Earlier, the delegation toured a provincial reconstruction centre run by U.S. and Romanian soldiers. At the centre, local Afghans are being trained as police and paramedics.
The delegation also held a shura, or meeting, with Zabul's provincial governor and police chief.
In addition to Japan, the mission includes members from Argentina, Britain, Denmark, France, Greece, Qatar, Russia, Slovakia and the United States.
Country's advancements noted
At a news conference in Kabul, Oshima told reporters that Afghanistan has moved forward politically in the last five years. It now has a popularly elected president, a parliament and a supreme court. It also has more than five million children in school.

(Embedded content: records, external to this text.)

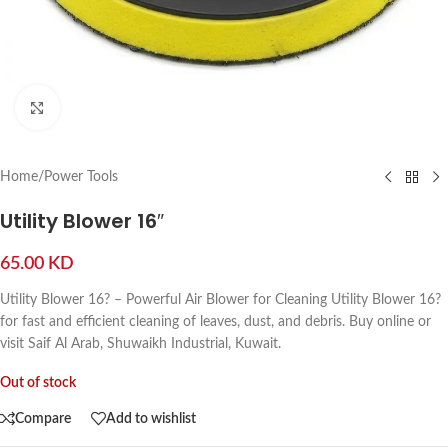
Click to enlarge
Home
/
Power Tools
Utility Blower 16″
65.00
KD
Utility Blower 16? – Powerful Air Blower for Cleaning Utility Blower 16?
for fast and efficient cleaning of leaves, dust, and debris. Buy online or
visit Saif Al Arab, Shuwaikh Industrial, Kuwait.
Out of stock
Compare
Add to wishlist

"We fully realize that this country faces daunting challenges," he said, but the UN is committed to ensuring the country succeeds.
"We are here this time to assure and to demonstrate the international community's strong, continued commitment to support Afghanistan in its reconstruction and peace consolidation," he said.
Oshima said the Afghan people must do their part as well, however, to improve the country.
"People of Afghanistan deserve a peaceful life, a better life, a quieter life. People of Afghanistan deserve more schools, better roads, better health clinics and a better future," he said.
"The international community and the United Nations can assist, can help, the Afghan people to achieve these better lives and more education but it is in the hands of the Afghan people themselves."